Matthew Lynn in the Telegraph takes an interesting look at the Eurostat intra-EU trade numbers:
Eurostat, hardly an anti-EU source, has just published its latest analysis of the degree and depth of trade within the EU.
It ranks all the 28 countries based on the share of their exports that go to other countries in the Union. So where was the UK? Right at the very bottom of the table, with only 44pc of the stuff we sell abroad going to the EU.
The only other country below 50pc was tiny Malta, basically a financial and tourism centre, on 45pc. All the other 26 nations are selling more than half their exports within the EU, some overwhelmingly so. The average across the EU is 62pc. We are running at half to two thirds the levels of other European economies.
It is a similar, if not quite so dramatic story, on imports. We are third from bottom of that league table, with the rest of the EU accounting for 54pc of our imports – a reflection mainly of the huge deficit we run with the rest of Europe.
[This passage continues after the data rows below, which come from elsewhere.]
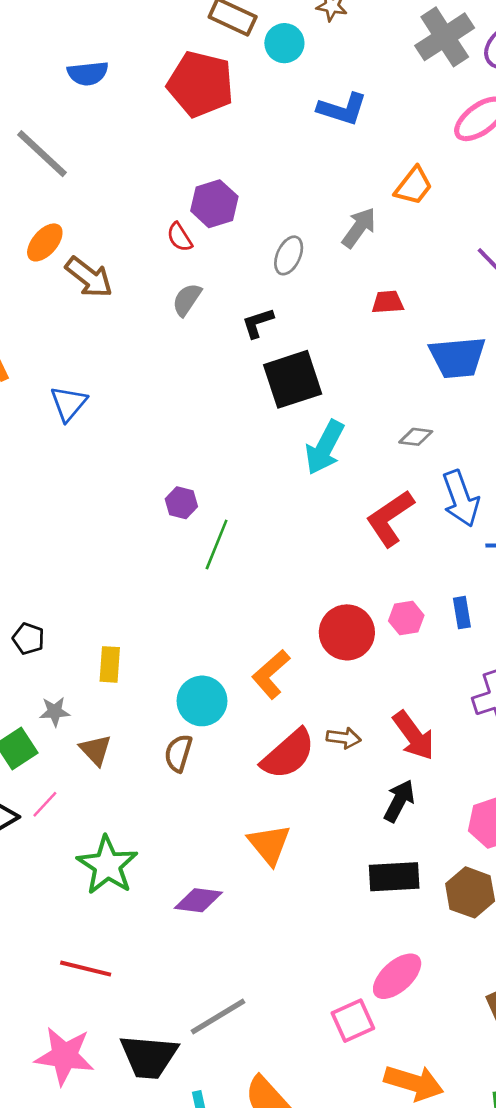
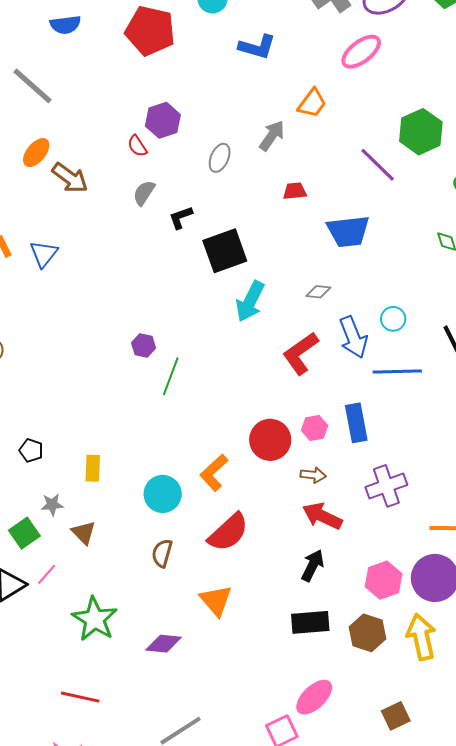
black L-shape: (258, 323) -> (181, 217), moved
blue triangle: (69, 403) -> (44, 254), moved
blue rectangle: (462, 613) -> (356, 423), size x1.6
red arrow: (414, 736) -> (322, 516), turned 153
brown arrow: (344, 738) -> (313, 475), moved
brown semicircle: (178, 753) -> (162, 553), moved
The only countries below us were Greece and the Netherlands, on 53pc and 46pc respectively.
His conclusion: that the EU is not key to the UK's economic position in the long term.
Why is that? The answer is pretty simple. The EU economy has stagnated – GDP is still some 6pc below what it was back in 2008 – while the rest of the world has been growing far more quickly. In that context, the findings are not very surprising. It is far easier to sell stuff to people with plenty of money than to people with not much of the stuff.
Do read the whole thing. Over a glass of French red.There are three important points that come out of that, however. The first is that it explains why the UK will be the first country to vote on leaving the EU. It simply doesn’t matter that much to us.